<<<<
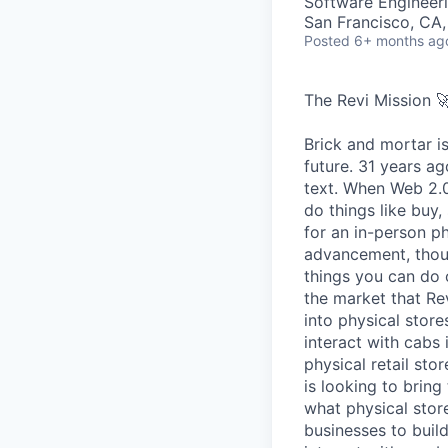
Software Engineeri
San Francisco, CA
Posted
6+ months ag
The Revi Mission 
Brick and mortar is
future. 31 years ag
text. When Web 2.0 
do things like buy,
for an in-person p
advancement, thoug
things you can do o
the market that Rev
into physical stor
interact with cabs 
physical retail sto
is looking to bring
what physical store
businesses to buil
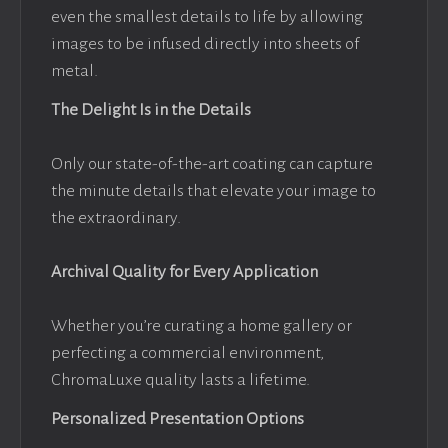
even the smallest details to life by allowing
images to be infused directly into sheets of
metal.
The Delight Is in the Details
Only our state-of-the-art coating can capture
the minute details that elevate your image to
the extraordinary.
Archival Quality for Every Application
Whether you’re curating a home gallery or
perfecting a commercial environment,
ChromaLuxe quality lasts a lifetime.
Personalized Presentation Options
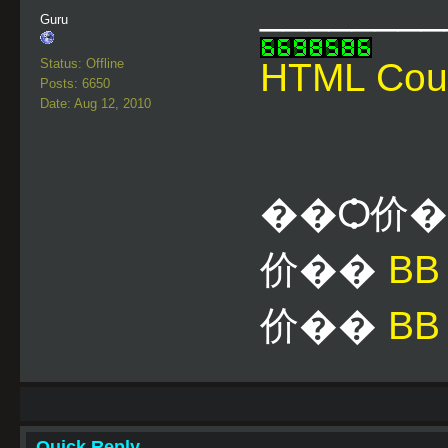
________
Guru
Status: Offline
HTML Cou
Posts: 6650
Date: Aug 12, 2010
��Ѻ价
价��
B
价��
BB
Quick Reply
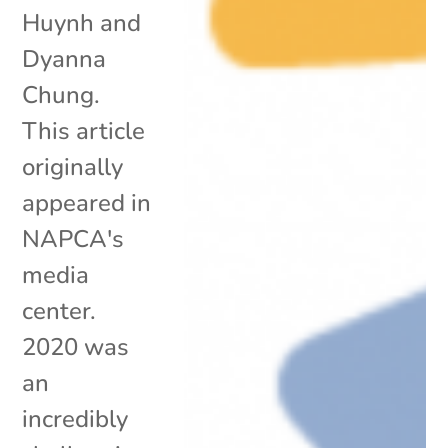
Huynh and
Dyanna
Chung.
This article
originally
appeared in
NAPCA's
media
center.
2020 was
an
incredibly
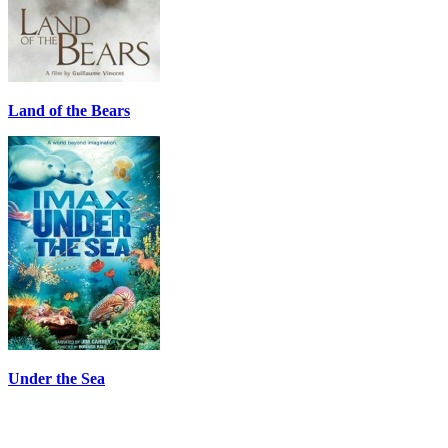
Land of the Bears
Under the Sea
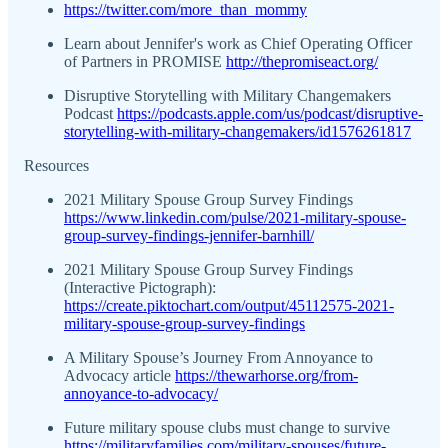
https://twitter.com/more_than_mommy
Learn about Jennifer's work as Chief Operating Officer
of Partners in PROMISE
http://thepromiseact.org/
Disruptive Storytelling with Military Changemakers
Podcast
https://podcasts.apple.com/us/podcast/disruptive-
storytelling-with-military-changemakers/id1576261817
Resources
2021 Military Spouse Group Survey Findings
https://www.linkedin.com/pulse/2021-military-spouse-
group-survey-findings-jennifer-barnhill/
2021 Military Spouse Group Survey Findings
(Interactive Pictograph):
https://create.piktochart.com/output/45112575-2021-
military-spouse-group-survey-findings
A Military Spouse’s Journey From Annoyance to
Advocacy article
https://thewarhorse.org/from-
annoyance-to-advocacy/
Future military spouse clubs must change to survive
https://militaryfamilies.com/military-spouses/future-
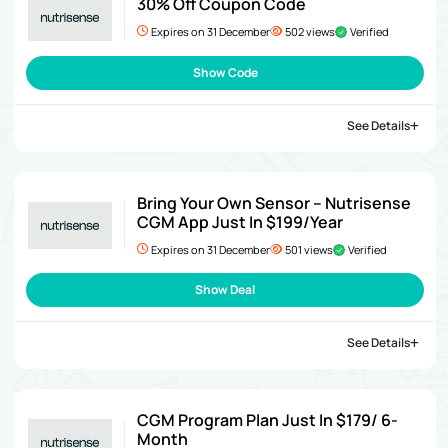
30% Off Coupon Code
Expires on 31 December
502 views
Verified
Show Code
See Details
Bring Your Own Sensor – Nutrisense
CGM App Just In $199/Year
Expires on 31 December
501 views
Verified
Show Deal
See Details
CGM Program Plan Just In $179/ 6-
Month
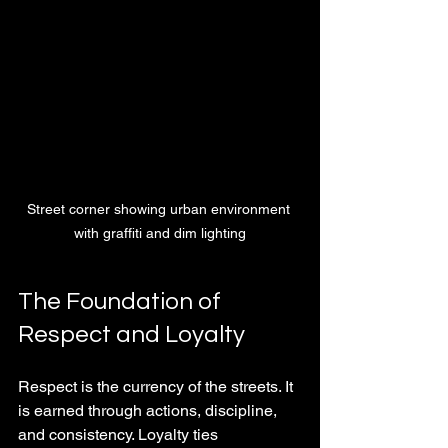
Street corner showing urban environment 
with graffiti and dim lighting
The Foundation of 
Respect and Loyalty
Respect is the currency of the streets. It 
is earned through actions, discipline, 
and consistency. Loyalty ties 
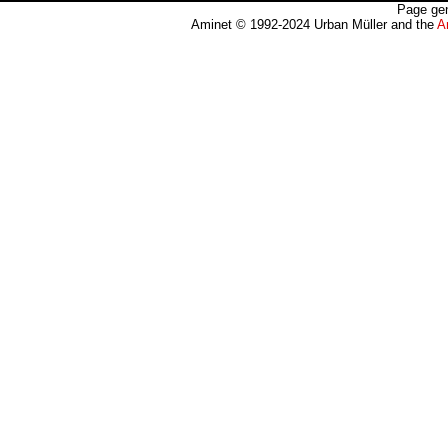
Page gen
Aminet © 1992-2024 Urban Müller and the
A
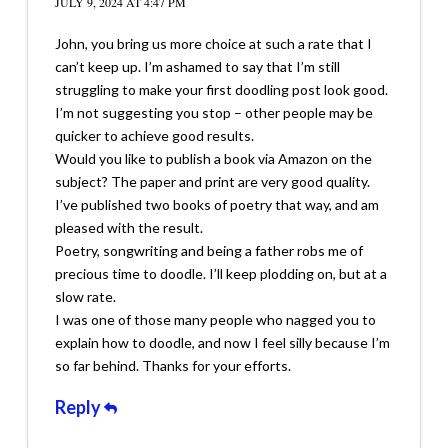
JULY 9, 2024 AT 4:47 PM
John, you bring us more choice at such a rate that I
can’t keep up. I’m ashamed to say that I’m still
struggling to make your first doodling post look good.
I’m not suggesting you stop – other people may be
quicker to achieve good results.
Would you like to publish a book via Amazon on the
subject? The paper and print are very good quality.
I’ve published two books of poetry that way, and am
pleased with the result.
Poetry, songwriting and being a father robs me of
precious time to doodle. I’ll keep plodding on, but at a
slow rate.
I was one of those many people who nagged you to
explain how to doodle, and now I feel silly because I’m
so far behind. Thanks for your efforts.
Reply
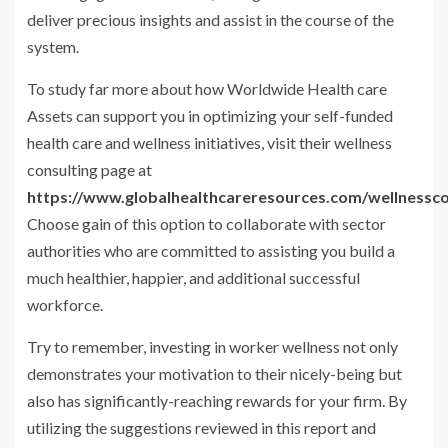
deliver precious insights and assist in the course of the
system.
To study far more about how Worldwide Health care
Assets can support you in optimizing your self-funded
health care and wellness initiatives, visit their wellness
consulting page at
https://www.globalhealthcareresources.com/wellnessco
Choose gain of this option to collaborate with sector
authorities who are committed to assisting you build a
much healthier, happier, and additional successful
workforce.
Try to remember, investing in worker wellness not only
demonstrates your motivation to their nicely-being but
also has significantly-reaching rewards for your firm. By
utilizing the suggestions reviewed in this report and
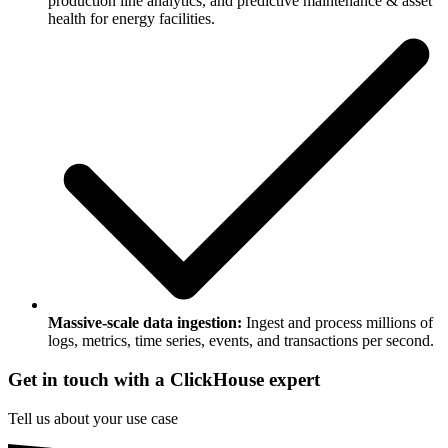
production line analytics, and predictive maintenance & asset
health for energy facilities.
Massive-scale data ingestion:
Ingest and process millions of
logs, metrics, time series, events, and transactions per second.
Get in touch with a ClickHouse expert
Tell us about your use case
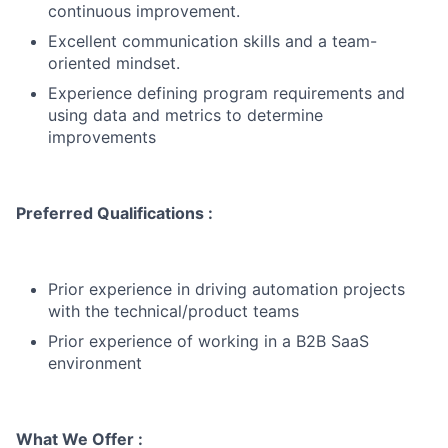
continuous improvement.
Excellent communication skills and a team-
oriented mindset.
Experience defining program requirements and
using data and metrics to determine
improvements
Preferred Qualifications :
Prior experience in driving automation projects
with the technical/product teams
Prior experience of working in a B2B SaaS
environment
What We Offer :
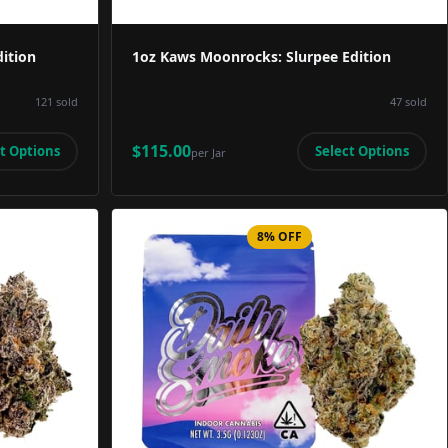
ition
1oz Kaws Moonrocks: Slurpee Edition
121
sold
47
sold
$115.00
t Options
Select Options
per
Jar
8% OFF
Image
Product Image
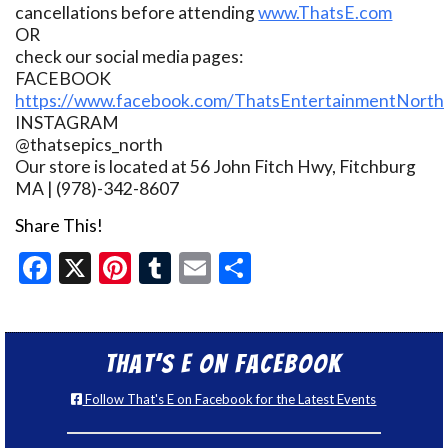
cancellations before attending
www.ThatsE.com
OR
check our social media pages:
FACEBOOK
https://www.facebook.com/ThatsEntertainmentNorth
INSTAGRAM
@thatsepics_north
Our store is located at 56 John Fitch Hwy, Fitchburg
MA | (978)-342-8607
Share This!
Facebook
X
Pinterest
Tumblr
Email
Share
That’s E on Facebook
Follow That's E on Facebook for the Latest Events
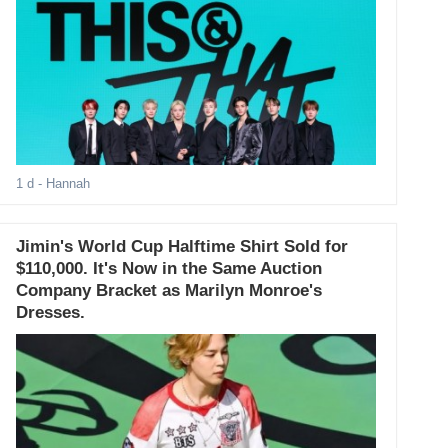
1 d
- Hannah
Jimin's World Cup Halftime Shirt Sold for
$110,000. It's Now in the Same Auction
Company Bracket as Marilyn Monroe's
Dresses.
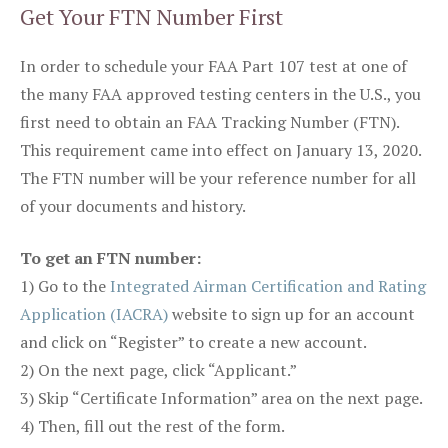
Get Your FTN Number First
In order to schedule your FAA Part 107 test at one of
the many FAA approved testing centers in the U.S., you
first need to obtain an FAA Tracking Number (FTN).
This requirement came into effect on January 13, 2020.
The FTN number will be your reference number for all
of your documents and history.
To get an FTN number:
1) Go to the
Integrated Airman Certification and Rating
Application (IACRA)
website to sign up for an account
and click on “Register” to create a new account.
2) On the next page, click “Applicant.”
3) Skip “Certificate Information” area on the next page.
4) Then, fill out the rest of the form.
>>>>
### WORK TO BE COMPLETED:
Print the entries again exactly as they appear above. Do not print the pictures.

### RESPONSE TO THIS EXERCISE:
Software Engineeri
San Francisco, CA
Posted
6+ months ag
The Revi Mission 
Brick and mortar is
future. 31 years ag
text. When Web 2.0 
do things like buy,
for an in-person p
advancement, thoug
things you can do o
the market that Rev
into physical stor
interact with cabs 
physical retail sto
is looking to bring
what physical store
businesses to buil
even the smallest details to life by allowing
images to be infused directly into sheets of
metal.
The Delight Is in the Details
Only our state-of-the-art coating can capture
the minute details that elevate your image to
the extraordinary.
Archival Quality for Every Application
Whether you’re curating a home gallery or
perfecting a commercial environment,
ChromaLuxe quality lasts a lifetime.
Personalized Presentation Options
________
Guru
Status: Offline
HTML Cou
Posts: 6650
Date: Aug 12, 2010
��Ѻ价
价��
B
价��
BB
Quick Reply
Huynh and
Dyanna
Chung.
This article
originally
appeared in
NAPCA's
media
center.
2020 was
an
incredibly
Land of the Bears
Under the Sea
https://twitter.com/more_than_mommy
Learn about Jennifer's work as Chief Operating Officer
of Partners in PROMISE
http://thepromiseact.org/
Disruptive Storytelling with Military Changemakers
Podcast
https://podcasts.apple.com/us/podcast/disruptive-
storytelling-with-military-changemakers/id1576261817
Resources
2021 Military Spouse Group Survey Findings
https://www.linkedin.com/pulse/2021-military-spouse-
group-survey-findings-jennifer-barnhill/
2021 Military Spouse Group Survey Findings
(Interactive Pictograph):
https://create.piktochart.com/output/45112575-2021-
military-spouse-group-survey-findings
A Military Spouse’s Journey From Annoyance to
Advocacy article
https://thewarhorse.org/from-
annoyance-to-advocacy/
Future military spouse clubs must change to survive
https://militaryfamilies.com/military-spouses/future-
30% Off Coupon Code
Expires on 31 December
502 views
Verified
Show Code
See Details
Bring Your Own Sensor – Nutrisense
CGM App Just In $199/Year
Expires on 31 December
501 views
Verified
Show Deal
See Details
CGM Program Plan Just In $179/ 6-
Month
Street corner showing urban environment 
with graffiti and dim lighting
The Foundation of 
Respect and Loyalty
Respect is the currency of the streets. It 
is earned through actions, discipline, 
and consistency. Loyalty ties 
Page gen
Aminet © 1992-2024 Urban Müller and the
A
JULY 9, 2024 AT 4:47 PM
John, you bring us more choice at such a rate that I
can’t keep up. I’m ashamed to say that I’m still
struggling to make your first doodling post look good.
I’m not suggesting you stop – other people may be
quicker to achieve good results.
Would you like to publish a book via Amazon on the
subject? The paper and print are very good quality.
I’ve published two books of poetry that way, and am
pleased with the result.
Poetry, songwriting and being a father robs me of
precious time to doodle. I’ll keep plodding on, but at a
slow rate.
I was one of those many people who nagged you to
explain how to doodle, and now I feel silly because I’m
so far behind. Thanks for your efforts.
Reply
deliver precious insights and assist in the course of the
system.
To study far more about how Worldwide Health care
Assets can support you in optimizing your self-funded
health care and wellness initiatives, visit their wellness
consulting page at
https://www.globalhealthcareresources.com/wellnessco
Choose gain of this option to collaborate with sector
authorities who are committed to assisting you build a
much healthier, happier, and additional successful
workforce.
Try to remember, investing in worker wellness not only
demonstrates your motivation to their nicely-being but
also has significantly-reaching rewards for your firm. By
utilizing the suggestions reviewed in this report and
production line analytics, and predictive maintenance & asset
health for energy facilities.
Massive-scale data ingestion:
Ingest and process millions of
logs, metrics, time series, events, and transactions per second.
Get in touch with a ClickHouse expert
Tell us about your use case
continuous improvement.
Excellent communication skills and a team-
oriented mindset.
Experience defining program requirements and
using data and metrics to determine
improvements
Preferred Qualifications :
Prior experience in driving automation projects
with the technical/product teams
Prior experience of working in a B2B SaaS
environment
What We Offer :
ition
1oz Kaws Moonrocks: Slurpee Edition
121
sold
47
sold
$115.00
t Options
Select Options
per
Jar
8% OFF
Image
Product Image
cancellations before attending
www.ThatsE.com
OR
check our social media pages:
FACEBOOK
https://www.facebook.com/ThatsEntertainmentNorth
INSTAGRAM
@thatsepics_north
Our store is located at 56 John Fitch Hwy, Fitchburg
MA | (978)-342-8607
Share This!
Facebook
X
Pinterest
Tumblr
Email
Share
That’s E on Facebook
Follow That's E on Facebook for the Latest Events
1 d
- Hannah
Jimin's World Cup Halftime Shirt Sold for
$110,000. It's Now in the Same Auction
Company Bracket as Marilyn Monroe's
Dresses.
Get Your FTN Number First
In order to schedule your FAA Part 107 test at one of
the many FAA approved testing centers in the U.S., you
first need to obtain an FAA Tracking Number (FTN).
This requirement came into effect on January 13, 2020.
The FTN number will be your reference number for all
of your documents and history.
To get an FTN number:
1) Go to the
Integrated Airman Certification and Rating
Application (IACRA)
website to sign up for an account
and click on “Register” to create a new account.
2) On the next page, click “Applicant.”
3) Skip “Certificate Information” area on the next page.
4) Then, fill out the rest of the form.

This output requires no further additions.